> _Dataset_
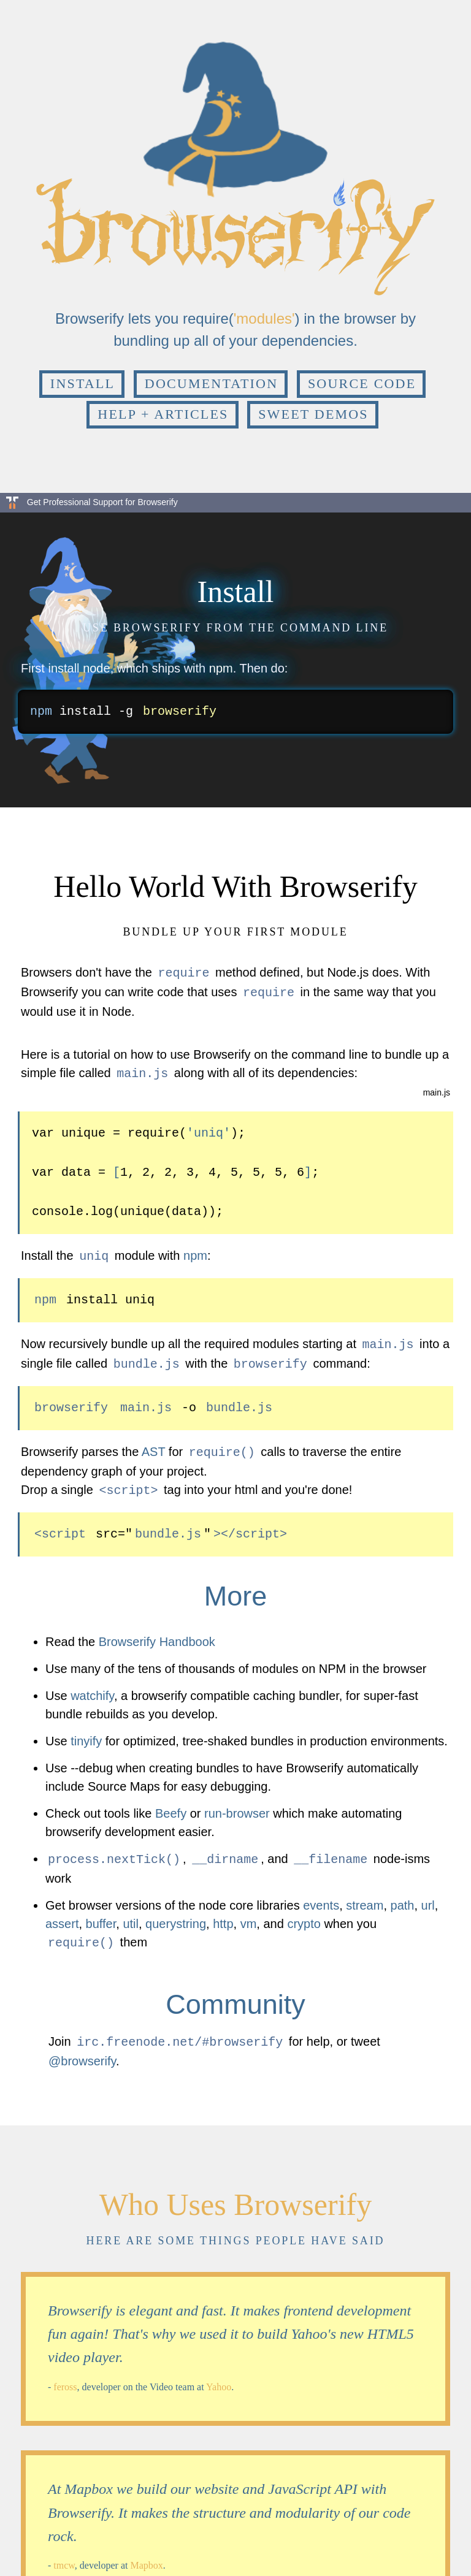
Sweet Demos (313, 414)
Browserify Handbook (157, 1632)
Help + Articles (163, 414)
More (235, 1586)
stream (364, 1894)
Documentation (211, 383)
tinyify (86, 1731)
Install (82, 383)
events (321, 1894)
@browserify (82, 2047)
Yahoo (218, 2373)
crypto (303, 1912)
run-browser (237, 1803)
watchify (92, 1686)
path (403, 1894)
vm (248, 1912)
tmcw (64, 2552)
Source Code (362, 383)
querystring (175, 1912)
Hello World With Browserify (235, 886)
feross (65, 2373)
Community (235, 1992)
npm (221, 668)
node (96, 668)
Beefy (170, 1803)
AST (154, 1444)
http (223, 1912)
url (428, 1894)
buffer (101, 1912)
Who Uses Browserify (235, 2191)
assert (61, 1912)
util (131, 1912)
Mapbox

> _Exercise requirements_
Return every entry above exactly as written, with no pictures included.

> _Solution_
Sweet Demos (313, 414)
Browserify Handbook (157, 1632)
Help + Articles (163, 414)
More (235, 1586)
stream (364, 1894)
Documentation (211, 383)
tinyify (86, 1731)
Install (82, 383)
events (321, 1894)
@browserify (82, 2047)
Yahoo (218, 2373)
crypto (303, 1912)
run-browser (237, 1803)
watchify (92, 1686)
path (403, 1894)
vm (248, 1912)
tmcw (64, 2552)
Source Code (362, 383)
querystring (175, 1912)
Hello World With Browserify (235, 886)
feross (65, 2373)
Community (235, 1992)
npm (221, 668)
node (96, 668)
Beefy (170, 1803)
AST (154, 1444)
http (223, 1912)
url (428, 1894)
buffer (101, 1912)
Who Uses Browserify (235, 2191)
assert (61, 1912)
util (131, 1912)
Mapbox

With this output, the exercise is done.